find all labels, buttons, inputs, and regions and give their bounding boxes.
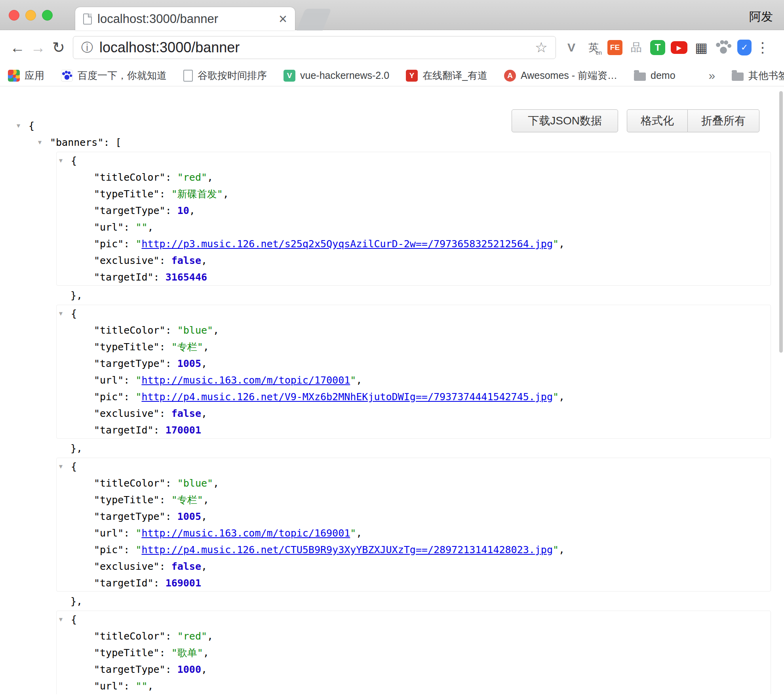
json-number: 3165446 [166, 271, 207, 283]
vimium-icon[interactable]: V [563, 39, 580, 56]
bookmark-item[interactable]: 应用 [8, 69, 44, 82]
json-link[interactable]: http://p3.music.126.net/s25q2x5QyqsAzilC… [141, 238, 553, 250]
json-punctuation: , [147, 680, 153, 692]
json-string: "blue" [177, 325, 213, 336]
disclosure-triangle-icon[interactable]: ▼ [57, 310, 71, 317]
json-object-box: ▼{"titleColor": "red","typeTitle": "歌单",… [56, 611, 771, 694]
json-key: "targetType" [94, 664, 166, 675]
new-tab-button[interactable] [297, 9, 331, 31]
youtube-icon[interactable]: ▶ [671, 41, 687, 54]
json-punctuation: , [203, 494, 209, 506]
json-link[interactable]: http://p4.music.126.net/V9-MXz6b2MNhEKju… [141, 391, 553, 403]
fe-extension-icon[interactable]: FE [607, 40, 622, 55]
json-property: "url": "", [57, 219, 771, 235]
json-punctuation: : [160, 341, 171, 353]
bookmark-item[interactable]: 百度一下，你就知道 [61, 69, 167, 82]
json-key: "pic" [94, 391, 124, 403]
bookmark-label: demo [651, 70, 676, 81]
url-text[interactable]: localhost:3000/banner [99, 39, 240, 56]
json-punctuation: : [154, 577, 166, 589]
json-string: "新碟首发" [171, 187, 223, 200]
json-key: "titleColor" [94, 172, 166, 183]
json-punctuation: , [207, 630, 213, 642]
bookmark-item[interactable]: Vvue-hackernews-2.0 [284, 70, 389, 82]
bookmark-item[interactable]: demo [634, 70, 676, 81]
json-property: "url": "", [57, 678, 771, 694]
json-key: "typeTitle" [94, 647, 160, 659]
disclosure-triangle-icon[interactable]: ▼ [57, 157, 71, 164]
json-array-items: ▼{"titleColor": "red","typeTitle": "新碟首发… [56, 152, 784, 694]
json-string: "red" [177, 630, 207, 642]
json-punctuation: : [160, 408, 171, 419]
vue-icon: V [284, 70, 295, 82]
json-punctuation: , [559, 238, 565, 250]
extensions-row: V英enFE品T▶▦✓ [563, 39, 752, 56]
json-punctuation: : [124, 680, 135, 692]
back-icon[interactable]: ← [7, 39, 28, 56]
minimize-window-button[interactable] [25, 10, 36, 21]
bookmarks-overflow-icon[interactable]: » [709, 69, 715, 82]
json-link[interactable]: http://p4.music.126.net/CTU5B9R9y3XyYBZX… [141, 544, 553, 556]
bookmark-label: 谷歌按时间排序 [198, 69, 267, 82]
zoom-window-button[interactable] [42, 10, 53, 21]
paw-icon[interactable] [715, 39, 732, 56]
json-line: ▼{ [57, 152, 771, 169]
json-line: ▼}, [56, 440, 784, 456]
site-info-icon[interactable]: ⓘ [81, 40, 93, 56]
disclosure-triangle-icon[interactable]: ▼ [36, 139, 50, 146]
forward-icon[interactable]: → [28, 39, 48, 56]
navigation-bar: ← → ↻ ⓘ localhost:3000/banner ☆ V英enFE品T… [0, 30, 784, 65]
json-string: "blue" [177, 477, 213, 489]
bookmark-label: Awesomes - 前端资… [521, 69, 617, 82]
tab-close-icon[interactable]: × [279, 12, 287, 26]
json-punctuation: : [124, 238, 135, 250]
disclosure-triangle-icon[interactable]: ▼ [57, 463, 71, 470]
org-chart-icon[interactable]: 品 [628, 39, 645, 56]
json-number: false [171, 561, 201, 572]
json-property: "pic": "http://p4.music.126.net/CTU5B9R9… [57, 541, 771, 558]
format-button[interactable]: 格式化 [627, 109, 688, 132]
awesomes-icon: A [504, 70, 516, 82]
json-key: "pic" [94, 238, 124, 250]
json-punctuation: : [166, 325, 177, 336]
json-punctuation: , [207, 172, 213, 183]
json-punctuation: : [166, 358, 177, 369]
close-window-button[interactable] [9, 10, 19, 21]
json-key: "targetType" [94, 511, 166, 522]
json-controls: 下载JSON数据 格式化 折叠所有 [512, 109, 759, 132]
bookmark-star-icon[interactable]: ☆ [535, 39, 548, 56]
json-key: "titleColor" [94, 477, 166, 489]
bookmark-item[interactable]: Y在线翻译_有道 [406, 69, 487, 82]
disclosure-triangle-icon[interactable]: ▼ [57, 616, 71, 623]
translate-icon[interactable]: 英en [585, 39, 602, 56]
bookmark-item[interactable]: 谷歌按时间排序 [183, 69, 267, 82]
other-bookmarks-folder[interactable]: 其他书签 [732, 69, 784, 82]
green-shield-icon[interactable]: T [650, 40, 665, 55]
folder-icon [634, 73, 646, 81]
json-punctuation: { [71, 308, 77, 319]
json-link[interactable]: http://music.163.com/m/topic/169001 [141, 527, 350, 539]
tab-title: localhost:3000/banner [97, 12, 274, 26]
collapse-all-button[interactable]: 折叠所有 [688, 109, 759, 132]
json-punctuation: : [166, 477, 177, 489]
json-punctuation: : [154, 424, 166, 436]
json-link[interactable]: http://music.163.com/m/topic/170001 [141, 374, 350, 386]
scrollbar[interactable] [779, 91, 783, 353]
browser-menu-icon[interactable]: ⋮ [755, 39, 770, 56]
json-line: ▼}, [56, 593, 784, 609]
download-json-button[interactable]: 下载JSON数据 [512, 109, 618, 132]
disclosure-triangle-icon[interactable]: ▼ [14, 122, 29, 129]
json-property: "targetType": 1005, [57, 508, 771, 525]
json-punctuation: , [559, 544, 565, 556]
bookmark-item[interactable]: AAwesomes - 前端资… [504, 69, 617, 82]
json-string: " [135, 238, 141, 250]
json-key: "exclusive" [94, 561, 160, 572]
security-shield-icon[interactable]: ✓ [737, 40, 752, 55]
browser-tab[interactable]: localhost:3000/banner × [75, 7, 295, 31]
qr-code-icon[interactable]: ▦ [693, 39, 710, 56]
reload-icon[interactable]: ↻ [48, 39, 69, 56]
json-string: "专栏" [171, 340, 203, 353]
json-key: "targetId" [94, 271, 154, 283]
address-bar[interactable]: ⓘ localhost:3000/banner ☆ [73, 36, 556, 59]
json-punctuation: : [160, 647, 171, 659]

◆ ◆ ◆ ◆ ◆

The problem: The entries above need to be transcribed word for word, and the pictures stay out.

Response area:
find all labels, buttons, inputs, and regions and give their bounding boxes.
json-number: 3165446 [166, 271, 207, 283]
vimium-icon[interactable]: V [563, 39, 580, 56]
bookmark-item[interactable]: 应用 [8, 69, 44, 82]
json-link[interactable]: http://p3.music.126.net/s25q2x5QyqsAzilC… [141, 238, 553, 250]
json-punctuation: , [147, 680, 153, 692]
json-string: "blue" [177, 325, 213, 336]
disclosure-triangle-icon[interactable]: ▼ [57, 310, 71, 317]
json-object-box: ▼{"titleColor": "red","typeTitle": "歌单",… [56, 611, 771, 694]
json-key: "targetType" [94, 664, 166, 675]
new-tab-button[interactable] [297, 9, 331, 31]
youtube-icon[interactable]: ▶ [671, 41, 687, 54]
json-punctuation: , [203, 494, 209, 506]
json-link[interactable]: http://p4.music.126.net/V9-MXz6b2MNhEKju… [141, 391, 553, 403]
fe-extension-icon[interactable]: FE [607, 40, 622, 55]
json-property: "url": "", [57, 219, 771, 235]
json-punctuation: : [160, 341, 171, 353]
bookmark-item[interactable]: 百度一下，你就知道 [61, 69, 167, 82]
json-key: "pic" [94, 391, 124, 403]
bookmark-label: demo [651, 70, 676, 81]
url-text[interactable]: localhost:3000/banner [99, 39, 240, 56]
json-punctuation: : [154, 577, 166, 589]
json-string: "新碟首发" [171, 187, 223, 200]
json-key: "titleColor" [94, 172, 166, 183]
json-punctuation: , [207, 630, 213, 642]
bookmark-item[interactable]: Vvue-hackernews-2.0 [284, 70, 389, 82]
bookmark-item[interactable]: demo [634, 70, 676, 81]
json-property: "url": "", [57, 678, 771, 694]
json-key: "typeTitle" [94, 647, 160, 659]
disclosure-triangle-icon[interactable]: ▼ [57, 157, 71, 164]
json-array-items: ▼{"titleColor": "red","typeTitle": "新碟首发… [56, 152, 784, 694]
json-string: "red" [177, 630, 207, 642]
json-punctuation: : [160, 408, 171, 419]
vue-icon: V [284, 70, 295, 82]
json-punctuation: , [559, 238, 565, 250]
extensions-row: V英enFE品T▶▦✓ [563, 39, 752, 56]
json-punctuation: : [124, 680, 135, 692]
back-icon[interactable]: ← [7, 39, 28, 56]
minimize-window-button[interactable] [25, 10, 36, 21]
bookmarks-overflow-icon[interactable]: » [709, 69, 715, 82]
json-link[interactable]: http://p4.music.126.net/CTU5B9R9y3XyYBZX… [141, 544, 553, 556]
bookmark-label: 谷歌按时间排序 [198, 69, 267, 82]
zoom-window-button[interactable] [42, 10, 53, 21]
paw-icon[interactable] [715, 39, 732, 56]
json-line: ▼{ [57, 152, 771, 169]
json-line: ▼}, [56, 440, 784, 456]
site-info-icon[interactable]: ⓘ [81, 40, 93, 56]
disclosure-triangle-icon[interactable]: ▼ [36, 139, 50, 146]
forward-icon[interactable]: → [28, 39, 48, 56]
navigation-bar: ← → ↻ ⓘ localhost:3000/banner ☆ V英enFE品T… [0, 30, 784, 65]
json-string: "blue" [177, 477, 213, 489]
bookmark-label: Awesomes - 前端资… [521, 69, 617, 82]
tab-close-icon[interactable]: × [279, 12, 287, 26]
json-punctuation: : [124, 238, 135, 250]
disclosure-triangle-icon[interactable]: ▼ [57, 463, 71, 470]
org-chart-icon[interactable]: 品 [628, 39, 645, 56]
json-number: false [171, 561, 201, 572]
json-property: "pic": "http://p4.music.126.net/CTU5B9R9… [57, 541, 771, 558]
format-button[interactable]: 格式化 [627, 109, 688, 132]
awesomes-icon: A [504, 70, 516, 82]
json-key: "pic" [94, 238, 124, 250]
json-punctuation: : [166, 325, 177, 336]
json-punctuation: , [207, 172, 213, 183]
json-punctuation: : [166, 358, 177, 369]
close-window-button[interactable] [9, 10, 19, 21]
json-key: "targetType" [94, 511, 166, 522]
json-controls: 下载JSON数据 格式化 折叠所有 [512, 109, 759, 132]
bookmark-star-icon[interactable]: ☆ [535, 39, 548, 56]
json-key: "titleColor" [94, 477, 166, 489]
bookmark-item[interactable]: Y在线翻译_有道 [406, 69, 487, 82]
disclosure-triangle-icon[interactable]: ▼ [57, 616, 71, 623]
translate-icon[interactable]: 英en [585, 39, 602, 56]
bookmark-item[interactable]: 谷歌按时间排序 [183, 69, 267, 82]
other-bookmarks-folder[interactable]: 其他书签 [732, 69, 784, 82]
green-shield-icon[interactable]: T [650, 40, 665, 55]
folder-icon [634, 73, 646, 81]
json-punctuation: { [71, 308, 77, 319]
json-link[interactable]: http://music.163.com/m/topic/169001 [141, 527, 350, 539]
tab-title: localhost:3000/banner [97, 12, 274, 26]
collapse-all-button[interactable]: 折叠所有 [688, 109, 759, 132]
json-punctuation: : [166, 477, 177, 489]
json-punctuation: : [154, 424, 166, 436]
json-link[interactable]: http://music.163.com/m/topic/170001 [141, 374, 350, 386]
scrollbar[interactable] [779, 91, 783, 353]
browser-menu-icon[interactable]: ⋮ [755, 39, 770, 56]
json-line: ▼}, [56, 593, 784, 609]
download-json-button[interactable]: 下载JSON数据 [512, 109, 618, 132]
disclosure-triangle-icon[interactable]: ▼ [14, 122, 29, 129]
json-property: "targetType": 1005, [57, 508, 771, 525]
json-punctuation: , [559, 544, 565, 556]
bookmark-item[interactable]: AAwesomes - 前端资… [504, 69, 617, 82]
json-string: " [135, 238, 141, 250]
json-key: "exclusive" [94, 561, 160, 572]
security-shield-icon[interactable]: ✓ [737, 40, 752, 55]
browser-tab[interactable]: localhost:3000/banner × [75, 7, 295, 31]
qr-code-icon[interactable]: ▦ [693, 39, 710, 56]
reload-icon[interactable]: ↻ [48, 39, 69, 56]
json-string: "专栏" [171, 340, 203, 353]
json-key: "targetId" [94, 271, 154, 283]
address-bar[interactable]: ⓘ localhost:3000/banner ☆ [73, 36, 556, 59]
json-punctuation: : [160, 647, 171, 659]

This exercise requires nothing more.